= Samuel-Jacques Bernard (1686–1753) =

Samuel-Jacques Bernard (19 May 1686 — 22 November 1753), comte de Coubert after the death of his father in 1739, was the son of the financier Samuel Bernard, a rich noble in France and his first wife, née (Anne)-Magdeleine Clergeau; he was superintendent of finance for Queen Maria Leszczyńska from 1725, a maître des requêtes, conseiller du roi and Grand Croix and Master of Ceremonies of the Order of Saint-Louis.

In 1715 Bernard married Elisabeth-Olive-Louise Frot[t]ier, daughter of the marquis de La Coste-Messelière.

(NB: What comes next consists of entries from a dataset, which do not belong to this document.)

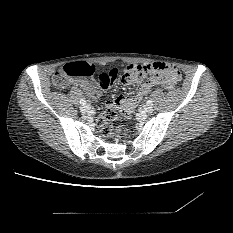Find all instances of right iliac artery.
<instances>
[{
    "mask_svg": "<svg viewBox=\"0 0 233 233\" xmlns=\"http://www.w3.org/2000/svg\"><path fill=\"white\" fill-rule=\"evenodd\" d=\"M80 104H81V105H85V104H86V100H85V99H81V100H80Z\"/></svg>",
    "mask_w": 233,
    "mask_h": 233,
    "instance_id": "1",
    "label": "right iliac artery"
}]
</instances>
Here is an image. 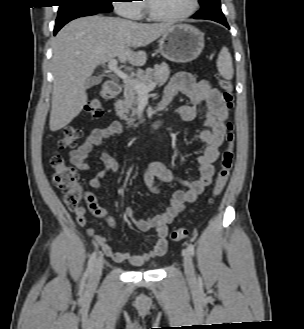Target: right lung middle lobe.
<instances>
[{
  "instance_id": "right-lung-middle-lobe-1",
  "label": "right lung middle lobe",
  "mask_w": 304,
  "mask_h": 329,
  "mask_svg": "<svg viewBox=\"0 0 304 329\" xmlns=\"http://www.w3.org/2000/svg\"><path fill=\"white\" fill-rule=\"evenodd\" d=\"M59 9L56 24L84 13L110 12L112 0H58Z\"/></svg>"
}]
</instances>
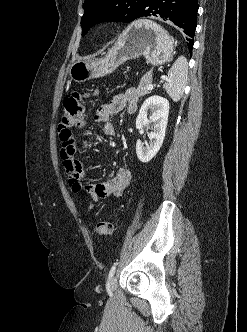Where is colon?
<instances>
[{
	"label": "colon",
	"mask_w": 247,
	"mask_h": 332,
	"mask_svg": "<svg viewBox=\"0 0 247 332\" xmlns=\"http://www.w3.org/2000/svg\"><path fill=\"white\" fill-rule=\"evenodd\" d=\"M97 92H74L64 100V112L58 125L61 141L64 144L73 140L72 129L80 127L84 122V111L86 103L93 102V97ZM88 207L94 210V203L89 201ZM96 233L99 236H109L113 231V226L109 221L102 220L96 225Z\"/></svg>",
	"instance_id": "5ec220e1"
}]
</instances>
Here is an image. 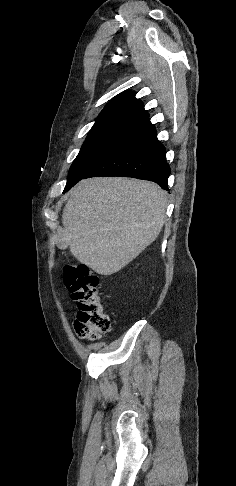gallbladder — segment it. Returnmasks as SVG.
<instances>
[{
    "label": "gallbladder",
    "instance_id": "gallbladder-1",
    "mask_svg": "<svg viewBox=\"0 0 236 486\" xmlns=\"http://www.w3.org/2000/svg\"><path fill=\"white\" fill-rule=\"evenodd\" d=\"M62 237H63L62 233L59 232L57 237V246L61 249H65L67 246L64 242L61 241Z\"/></svg>",
    "mask_w": 236,
    "mask_h": 486
}]
</instances>
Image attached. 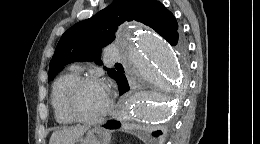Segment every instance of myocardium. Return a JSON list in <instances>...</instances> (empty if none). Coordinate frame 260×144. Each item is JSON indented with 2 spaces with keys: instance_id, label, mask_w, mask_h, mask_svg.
<instances>
[{
  "instance_id": "obj_1",
  "label": "myocardium",
  "mask_w": 260,
  "mask_h": 144,
  "mask_svg": "<svg viewBox=\"0 0 260 144\" xmlns=\"http://www.w3.org/2000/svg\"><path fill=\"white\" fill-rule=\"evenodd\" d=\"M89 83H97V84H101L104 86V83L97 77L84 76V77H80L76 82H74V84L71 86V88L69 89V91L66 95V98H65L66 112L76 122L88 123V124L99 122L107 114V112L109 111V109L112 105L111 98L109 96H107V103H106L105 107L97 115L92 116V117H85V116H82L81 114H79L78 111L76 110V106H75L76 98H77L81 88L84 85L89 84Z\"/></svg>"
}]
</instances>
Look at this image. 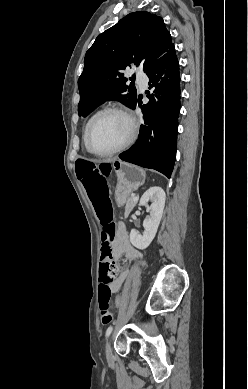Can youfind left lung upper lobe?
<instances>
[{
  "mask_svg": "<svg viewBox=\"0 0 248 389\" xmlns=\"http://www.w3.org/2000/svg\"><path fill=\"white\" fill-rule=\"evenodd\" d=\"M172 45L163 19L146 11L130 13L100 34L86 52L78 79L79 115H89L107 100L131 108L137 91L126 85L122 70L141 64L146 73Z\"/></svg>",
  "mask_w": 248,
  "mask_h": 389,
  "instance_id": "left-lung-upper-lobe-1",
  "label": "left lung upper lobe"
}]
</instances>
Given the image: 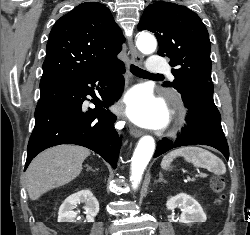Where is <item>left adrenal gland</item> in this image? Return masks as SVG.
<instances>
[{
  "instance_id": "left-adrenal-gland-1",
  "label": "left adrenal gland",
  "mask_w": 250,
  "mask_h": 235,
  "mask_svg": "<svg viewBox=\"0 0 250 235\" xmlns=\"http://www.w3.org/2000/svg\"><path fill=\"white\" fill-rule=\"evenodd\" d=\"M155 182H164V183H166V181L163 179V176H162L161 173H159V179L156 180Z\"/></svg>"
}]
</instances>
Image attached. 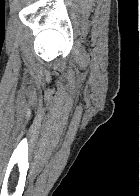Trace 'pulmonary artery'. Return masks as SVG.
<instances>
[{
    "mask_svg": "<svg viewBox=\"0 0 140 196\" xmlns=\"http://www.w3.org/2000/svg\"><path fill=\"white\" fill-rule=\"evenodd\" d=\"M31 192H47V191H31Z\"/></svg>",
    "mask_w": 140,
    "mask_h": 196,
    "instance_id": "1",
    "label": "pulmonary artery"
}]
</instances>
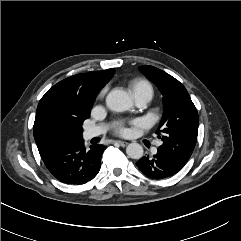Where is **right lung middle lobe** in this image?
I'll return each instance as SVG.
<instances>
[{"instance_id":"dd1d6c3e","label":"right lung middle lobe","mask_w":241,"mask_h":241,"mask_svg":"<svg viewBox=\"0 0 241 241\" xmlns=\"http://www.w3.org/2000/svg\"><path fill=\"white\" fill-rule=\"evenodd\" d=\"M84 120L55 121L50 127V136L59 144H65L82 138V124Z\"/></svg>"}]
</instances>
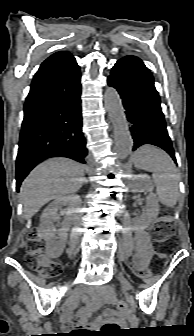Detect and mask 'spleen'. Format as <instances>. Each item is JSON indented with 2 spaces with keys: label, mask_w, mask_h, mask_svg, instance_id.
<instances>
[{
  "label": "spleen",
  "mask_w": 194,
  "mask_h": 336,
  "mask_svg": "<svg viewBox=\"0 0 194 336\" xmlns=\"http://www.w3.org/2000/svg\"><path fill=\"white\" fill-rule=\"evenodd\" d=\"M133 161L136 168L153 172L160 202L174 207L179 196V176L169 155L159 148L144 145L134 153Z\"/></svg>",
  "instance_id": "3e777b00"
}]
</instances>
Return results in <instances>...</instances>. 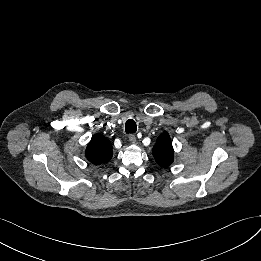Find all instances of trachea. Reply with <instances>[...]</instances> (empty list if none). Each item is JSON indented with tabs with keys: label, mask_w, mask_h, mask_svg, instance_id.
I'll return each instance as SVG.
<instances>
[{
	"label": "trachea",
	"mask_w": 261,
	"mask_h": 261,
	"mask_svg": "<svg viewBox=\"0 0 261 261\" xmlns=\"http://www.w3.org/2000/svg\"><path fill=\"white\" fill-rule=\"evenodd\" d=\"M126 133H135L137 131V126L134 120L129 119L125 124Z\"/></svg>",
	"instance_id": "trachea-1"
}]
</instances>
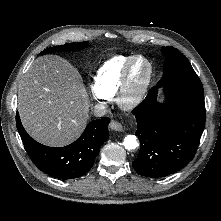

At his father's death he inherited a fortune estimated at 33,000,000 livres. His sensational bankruptcy in 1751, which involved Voltaire in a loss of 80,000 livres representing 8,000 livres of income, did not interrupt his career as a grand seigneur, though the estate at his death remained deeply in debt. His richly furnished hôtel particulier was designed by Germain Boffrand and built in 1741-45 at 46, rue du Bac, backing onto the Paris. He filled it with works of art. For the dining-room, panelled in oak left its natural color (à la capucine), Jean-Baptiste Oudry painted in 1742 two large canvases with hunting dogs, which rank among Oudry's most splendid decorations. They now hang in the Palais Rohan in Strasbourg. The white-and-gold boiseries of the grand salon, with their overdoors of the Four Continents painted by four painters who were providing tapestry cartoons for the looms at Aubusson: Jacques Dumont le Romain, Charles-Joseph Natoire, Charles Restout and Carle Van Loo, are now installed in the Israel Museum, Jerusalem. Books and manuscripts from his extensive library, dispersed at auction in 1754 and 1756, are recognizable from the arms surrounded by the collar of the Order of Saint-Louis and the motto Bellicae vitutis praemium stamped on their rich bindings.